Les citoyens n'ont pas pu former leur opinion
Dans cette affaire, les délais de recours étaient tous épuisés depuis longtemps, puisque ce n'est seulement que trois ans après la votation qu'il a été révélé publiquement que les affirmations du Conseil fédéral étaient fausses. Dans un tel cas, la loi fédérale sur les droits politiques ne prévoit aucune procédure de recours. Le Tribunal fédéral admet qu'il puisse y avoir motif à révision ou reconsidération du jugement sur la base des arts 29 I Cst. (garanties générales de procédure) et 29a Cst. (garantie de l'accès au juge), existant indépendamment de la réglementation juridique discutée en l'espèce et de l'art. 190 Cst. Le Tribunal, faisant œuvre créatrice en concrétisant ces dispositions légales, élabore une procédure de recours directement basée sur la Constitution, qui permette de faire valoir également, dans de tels cas, la violation de la liberté de vote.
Le TF examine par la suite sur un plan matériel le grief de violation de l'art. 34 II Cst. (La garantie des droits politiques protège la libre formation de l'opinion des citoyens et des citoyennes et l'expression fidèle et sûre de leur volonté.) Ici aussi, il aurait été possible de renoncer à prendre position sur le contenu de cet article. Le TF reconnaît certes que la brochure de vote publiée par la Confédération ne peut être attaquée sur la base de l'art. 189 IV Cst. Il examine toutefois l'influence qu'a eue cette fausse information sur la formation de la volonté et de la décision des citoyens en invoquant le fait que sa compétence relative à l'examen des irrégularités dans le cadre des votations fédérales s'étend également à la protection juridique, lorsqu'il apparaît ultérieurement que des vices graves permettent sérieusement de douter de la régularité du scrutin.

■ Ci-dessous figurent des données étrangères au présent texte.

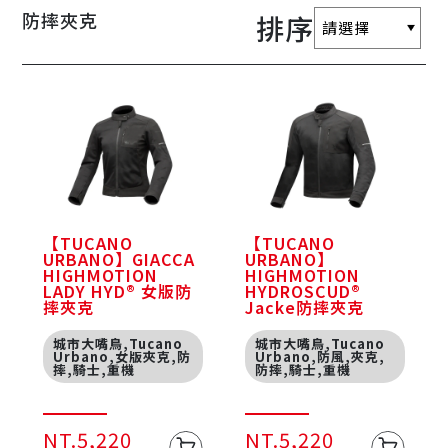
防摔夾克
排序
【TUCANO
【TUCANO
URBANO】GIACCA
URBANO】
HIGHMOTION
HIGHMOTION
LADY HYD® 女版防
HYDROSCUD®
摔夾克
Jacke防摔夾克
城市大嘴鳥,Tucano
城市大嘴鳥,Tucano
Urbano,女版夾克,防
Urbano,防風,夾克,
摔,騎士,重機
防摔,騎士,重機
NT.5,220
NT.5,220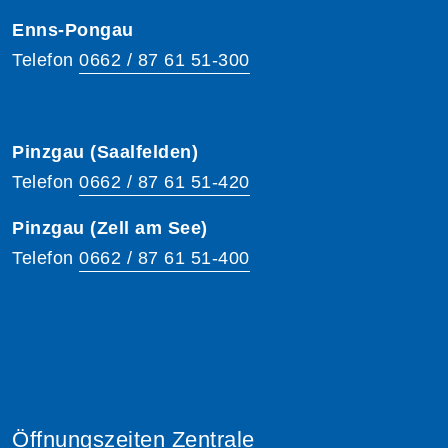
Enns-Pongau
Telefon
0662 / 87 61 51-300
Pinzgau (Saalfelden)
Telefon
0662 / 87 61 51-420
Pinzgau (Zell am See)
Telefon
0662 / 87 61 51-400
Öffnungszeiten Zentrale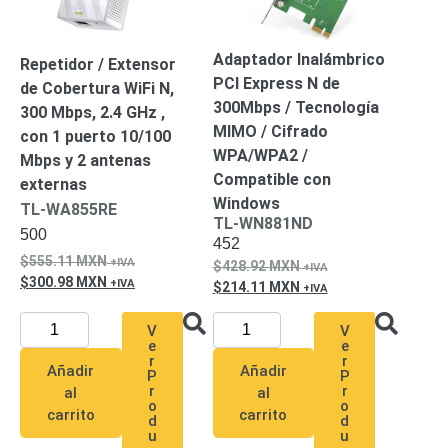
SD /
Memorias
Adaptador Inalámbrico
Micro
Repetidor / Extensor
PCI Express N de
SD
Servidores
de Cobertura WiFi N,
300Mbps / Tecnología
de
300 Mbps, 2.4 GHz ,
MIMO / Cifrado
Aplicación
Unidades
con 1 puerto 10/100
WPA/WPA2 /
de Estado
Mbps y 2 antenas
Compatible con
Sólido
externas
Windows
(SSD)
TL-WA855RE
TL-WN881ND
Software
500
452
VMS y
555.11
MXN
Analíticas
428.92
MXN
300.98
MXN
EPCOM
214.11
MXN
Cloud
HIKVISION
V
V
Videograbadoras
e
e
Móviles,
r
r
Añadir
Añadir
Dash
P
P
r
r
al
al
Cams y
o
o
Body
carrito
carrito
d
d
Cams
u
u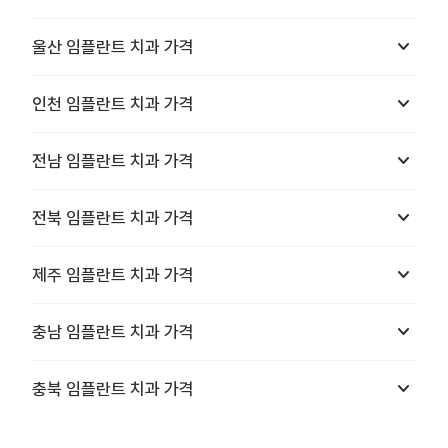
keyboard_arrow_down
울산
임플란트 치과
가격
keyboard_arrow_down
인천
임플란트 치과
가격
keyboard_arrow_down
전남
임플란트 치과
가격
keyboard_arrow_down
전북
임플란트 치과
가격
keyboard_arrow_down
제주
임플란트 치과
가격
keyboard_arrow_down
충남
임플란트 치과
가격
keyboard_arrow_down
충북
임플란트 치과
가격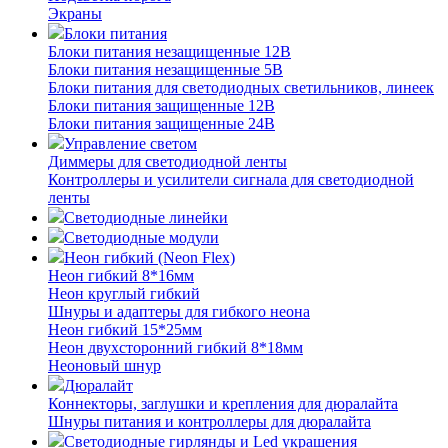
Экраны
Блоки питания
Блоки питания незащищенные 12В
Блоки питания незащищенные 5В
Блоки питания для светодиодных светильников, линеек
Блоки питания защищенные 12В
Блоки питания защищенные 24В
Управление светом
Диммеры для светодиодной ленты
Контроллеры и усилители сигнала для светодиодной
ленты
Светодиодные линейки
Светодиодные модули
Неон гибкий (Neon Flex)
Неон гибкий 8*16мм
Неон круглый гибкий
Шнуры и адаптеры для гибкого неона
Неон гибкий 15*25мм
Неон двухсторонний гибкий 8*18мм
Неоновый шнур
Дюралайт
Коннекторы, заглушки и крепления для дюралайта
Шнуры питания и контроллеры для дюралайта
Светодиодные гирлянды и Led украшения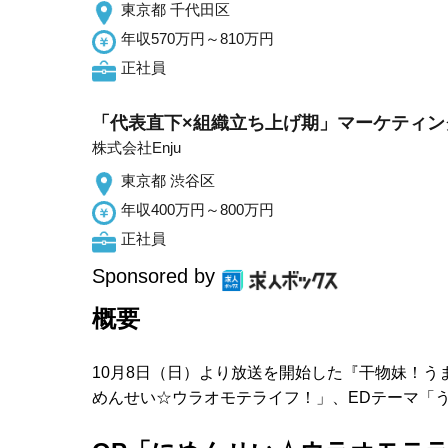
東京都 千代田区
年収570万円～810万円
正社員
「代表直下×組織立ち上げ期」マーケティング
株式会社Enju
東京都 渋谷区
年収400万円～800万円
正社員
Sponsored by
概要
10月8日（日）より放送を開始した『干物妹！うま
めんせい☆ウラオモテライフ！」、EDテーマ「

Le TF constate avec raison que des pronostics, qui ne s'avèreraient faux que par la suite, ne violent pas fondamentalement la liberté du droit de vote. Il ne suit pourtant pas le Conseil fédéral, qui avait soutenu avoir informé non de manière erronée, mais incomplète, et qui avait avancé l'objection un peu effrayante qu'il ne pouvait pas estimer les conséquences financières de la votation. Le TF constate, au contraire, qu'il manquait aux électeurs des informations importantes pour se forger une opinion étayée leur permettant de comparer les avantages des allégements fiscaux et les inconvénients des pertes fiscales.
Blocage argumentaire en un seul paragraphe
Au final, le TF parvient, au terme d'une argumentation conséquente et au moyen de considérants très détaillés et en partie novateurs, à la conclusion que la liberté de vote a été violée.
Par la suite, l'argumentaire se bloque cependant: dans un seul paragraphe contenant seulement 13 courtes phrases, le Tribunal explique pourquoi il n'annulera cependant pas la votation, et dessine dans le paragraphe suivant pourquoi il ne conclut pas à une violation formelle de l'art. 34 II Cst.
Selon sa pratique constante, le TF n'annule une votation que lorsque les irrégularités sont substantielles et susceptibles d'avoir influencé le résultat du vote. Dans le cas présent, ces critères auraient dû conduire à devoir annuler la votation. Le TF ne les examine cependant pas. Il mentionne au contraire superficiellement les intérêts s'opposant à une annulation du vote que sont la sécurité du droit et le principe de la bonne foi, qui seraient si importants qu'ils s'opposeraient à une admission du recours, en dépit de la violation de l'art. 34 II Cst. Le poids accordé à ces deux intérêts est surprenant et ne peut être compris comme une décision préalable au traitement ultérieur de telles questions.
Sous un autre point de vue, cet arrêt constitue un précédent d'une ampleur inédite: les développements effectués par la Haute Cour sur la procédure et l'examen matériel des votations fédérales rendent manifeste le fait que le Tribunal est prêt à exercer ses nouvelles prérogatives dans ce domaine même contre le Conseil fédéral et sans le concours de l'Assemblée fédérale. Il n'a cependant pas voulu pousser à l'extrême ce conflit. C'est certainement intelligent de sa part. Car le vacarme que n'aurait pas manqué de causer la fixation d'une nouvelle votation ensuite d'une position intransigeante du TF lui aurait facilement été dommageable. La nouvelle compétence de la Haute Cour en matière de votations fédérales aurait pu être déjà l'objet d'attaques et de discrédit avant même que le Tribunal n'ait pu se frotter à ces questions.